1. günümüzün aksiyon sahnelerinde ki storytelling, fazla "tek perspektifli" gibi geliyor bana. mesela bruce lee ya da jackie chan'in dövüş sahnelerinde, gittikçe öfkelenen yüzler görmüyorsun sadece. yani final sahnesini boostlamak için seyirciye uygulanan miligram deneyi'nin dışına çıkılıyor. bir sonraki hamlenin hesaplanmaya çalışıldığını, refleksif hataları, anlık acıları, dikkat dağılması ve toplanması.. karakterlerin nasıl düşündüğünü görüyorsun. bu bazen gerçekçi bazense çok kurgusal gibi dursa da, sana anlattığı hikayeyi yiyorsun bilerek. en azından tek bir perspektif de bakmıyorsun.

    sanırım wick ve daredevil (dizi)'in aksiyon sahnelerinde ki başarısının nedenlerinden biri bu. yine de sürekli vurgulanan gerçekçilik temasının o kadar önemli olduğunu düşünmüyorum. yani karakter, kurgusal bir olay içerisinde kendi yapısına uygun hareket ederken bize bazı şeyleri yedirmesi, ille de gerçekçiliği yüzünden olmuyor, bizim bunu kabullenerek yine de içine girdiğimiz sahneler var.

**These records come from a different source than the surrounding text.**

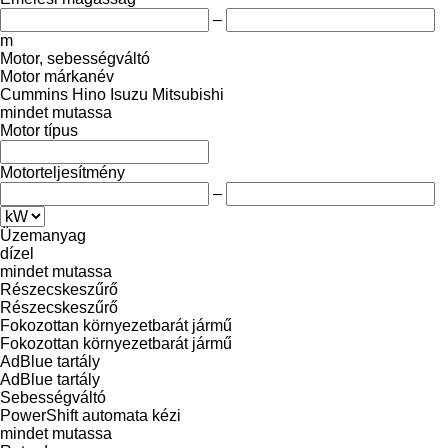
–
m
Motor, sebességváltó
Motor márkanév
Cummins
Hino
Isuzu
Mitsubishi
mindet mutassa
Motor típus
Motorteljesítmény
–
Üzemanyag
dízel
mindet mutassa
Részecskeszűrő
Részecskeszűrő
Fokozottan környezetbarát jármű
Fokozottan környezetbarát jármű
AdBlue tartály
AdBlue tartály
Sebességváltó
PowerShift
automata
kézi
mindet mutassa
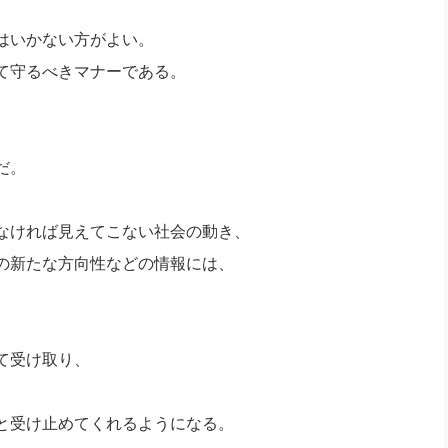
はいかない方がよい。
て守るべきマナーである。
。
だ。
なければ見えてこない社会の動き、
の新たな方向性などの情報には、
て受け取り、
、
と受け止めてくれるようになる。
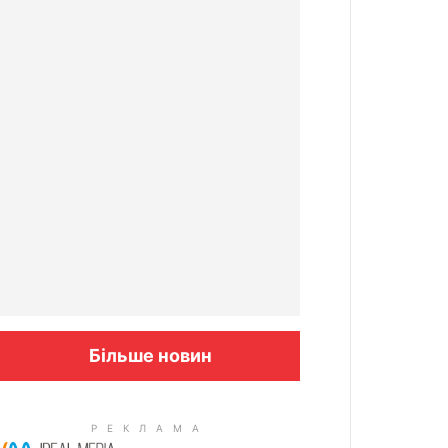
Більше новин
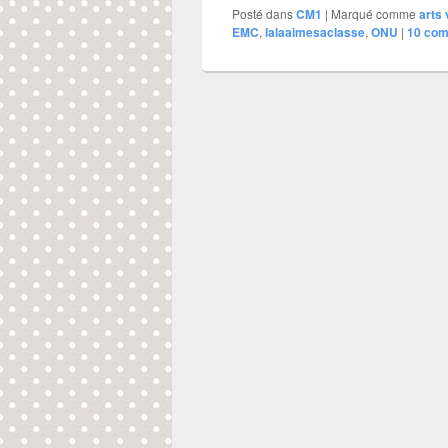
Posté dans
CM1
|
Marqué comme
arts 
EMC
,
lalaaimesaclasse
,
ONU
|
10
com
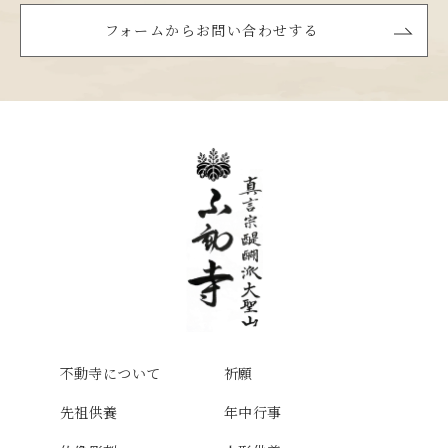
フォームからお問い合わせする
不動寺について
祈願
先祖供養
年中行事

    buna rağmen holivud final dövüşleri/yavaş çekimler/hızlı çekimler ile bize asıl görmek istediğimiz dışında her şeyi göstererek hikayeyi konsantre bir adrenalin ile takas etmeye çalışıyor. çünkü bize ne hikayeyi ne duygu geçirebilmiş bir filmde "en azından cool bir sahne görelim değil mi?"